Lebih dari itu, lahan bagi masyarakat adat bukan hanya sekadar faktor produksi. Lahan adalah sumber identitas, tempat ritual, penanda sejarah, dan ruang spiritual yang diwariskan dari leluhur.
Hilangnya tanah berarti hilangnya seluruh makna hidup kolektif yang tidak bisa diganti dengan uang atau kompensasi material.
Namun, dalam kacamata pemilik modal, tanah hanya dilihat sebagai aset ekonomi. Paradigma inilah yang dikritik keras oleh Stefano Liberti dalam bukunya Land Grabbing: Journeys in the New Colonialism (2013).
Liberti menyingkap bagaimana tanah di abad ke-21 telah berubah menjadi komoditas global yang diperdagangkan dan diperebutkan, tak ubahnya saham atau obligasi.
Perusahaan multinasional, maupun investor lokal, negara kaya, hingga investor finansial, memburu lahan di selatan dunia untuk memenuhi kebutuhan pangan, bioenergi, atau sekadar spekulasi investasi.

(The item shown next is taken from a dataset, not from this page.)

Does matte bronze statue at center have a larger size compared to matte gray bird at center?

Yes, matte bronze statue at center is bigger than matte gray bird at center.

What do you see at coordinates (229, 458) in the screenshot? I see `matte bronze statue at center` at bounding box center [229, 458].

Persis seperti yang terjadi di Toba, tanah adat diubah menjadi ruang produksi bagi industri pulp yang pasarnya global.
Kepentingan lokal dipinggirkan, sementara logika kapital menguasai narasi pembangunan.
Dalam kasus Sihaporas, kita melihat bagaimana absennya Social License to Operate (SLO). Perusahaan boleh saja memiliki izin formal dari negara, tetapi tanpa penerimaan sosial dari komunitas lokal, operasionalnya tidak akan pernah mendapatkan legitimasi moral dan sosial.

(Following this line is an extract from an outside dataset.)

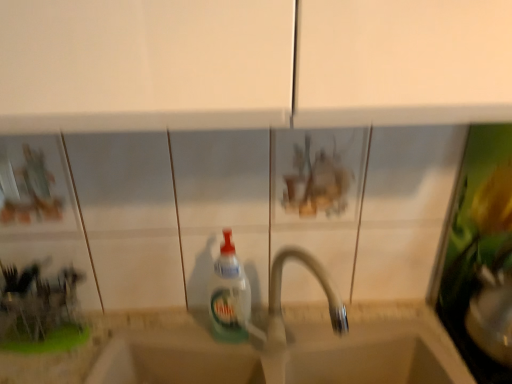 Where is `unoccupied space behind white plastic tap at center`? unoccupied space behind white plastic tap at center is located at coordinates (309, 336).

TPL memang memegang Perizinan Berusaha Pemanfaatan Hutan (PBPH), tetapi masyarakat adat jelas menolak.
Ketika penolakan itu dibalas dengan kekerasan, terbukti bahwa perusahaan beroperasi tanpa lisensi sosial. Inilah yang memperlihatkan lemahnya moral ekonomi pemodal.
Mereka mengabaikan fakta bahwa bisnis yang mengorbankan hak asasi masyarakat lokal tidak pernah bisa disebut berkelanjutan.
Lebih buruk lagi, aparat negara sering terlihat berdiri di sisi pemodal. Keterlambatan polisi datang ke lokasi bentrokan hanya memperkuat kesan bahwa negara tidak netral. Alih-alih melindungi rakyat, aparat kerap berperan sebagai tameng perusahaan.
Inilah wujud moral hazard dari negara yang lebih memilih stabilitas bisnis ketimbang keadilan sosial. Negara seakan lupa bahwa Putusan Mahkamah Konstitusi Nomor 35/2012 telah menegaskan bahwa hutan adat bukan hutan negara.
Namun, pengakuan tersebut nyatanya tidak otomatis diterjemahkan menjadi perlindungan nyata di lapangan. Sebaliknya, masyarakat adat masih terus dianggap sebagai penghalang pembangunan.
Dalam perspektif Liberti, kondisi ini mencerminkan suatu bentuk kolonialisme baru. Jika dulu tanah dirampas dengan bedil dan administrasi kolonial, kini tanah direbut melalui izin konsesi, dalih investasi, dan sokongan aparat. Bedanya hanya pada instrumen, bukan pada substansi.